-- Given data follows --

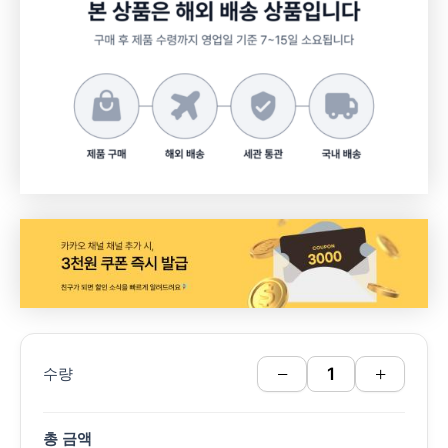
−
+
수량
총 금액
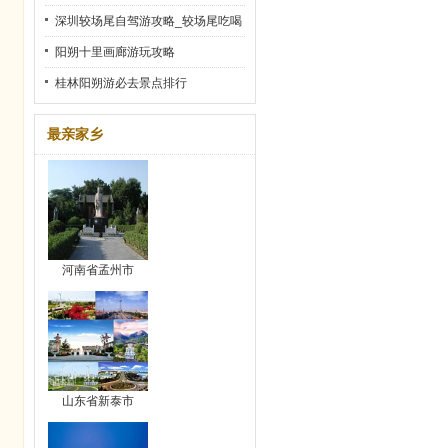
深圳较场尾自驾游攻略_较场尾吃喝
玩乐全攻略
阳朔十里画廊游玩攻略
桂林阳朔游必去景点排行
最亲家乡
河南省孟州市
山东省新泰市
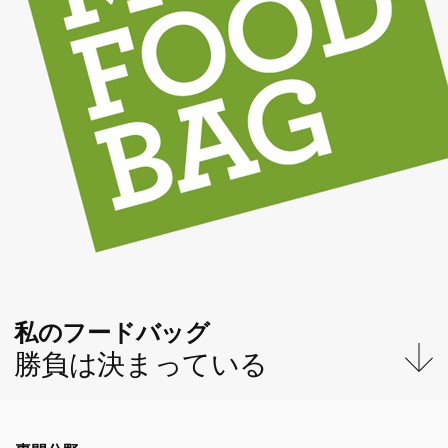
私のフードバッグ
勝負は決まっている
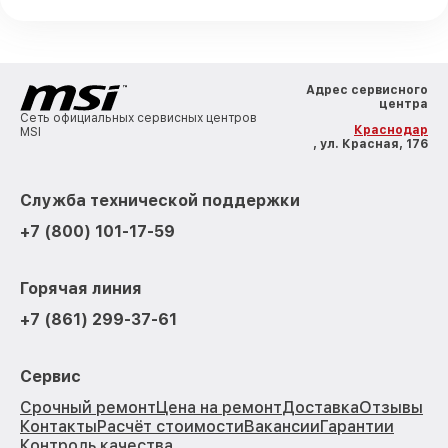
Адрес сервисного
центра
Сеть официальных сервисных центров
Краснодар
MSI
, ул. Красная, 176
Служба технической поддержки
+7 (800) 101-17-59
Горячая линия
+7 (861) 299-37-61
Сервис
Срочный ремонт
Цена на ремонт
Доставка
Отзывы
Контакты
Расчёт стоимости
Вакансии
Гарантии
Контроль качества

-- Given data concluded --

What is needed:
Word for word, copy every line of the data, excluding any pictures.

Answer space:
−
+
수량
총 금액
深圳较场尾自驾游攻略_较场尾吃喝
玩乐全攻略
阳朔十里画廊游玩攻略
桂林阳朔游必去景点排行
最亲家乡
河南省孟州市
山东省新泰市
私のフードバッグ
勝負は決まっている
Адрес сервисного
центра
Сеть официальных сервисных центров
Краснодар
MSI
, ул. Красная, 176
Служба технической поддержки
+7 (800) 101-17-59
Горячая линия
+7 (861) 299-37-61
Сервис
Срочный ремонт
Цена на ремонт
Доставка
Отзывы
Контакты
Расчёт стоимости
Вакансии
Гарантии
Контроль качества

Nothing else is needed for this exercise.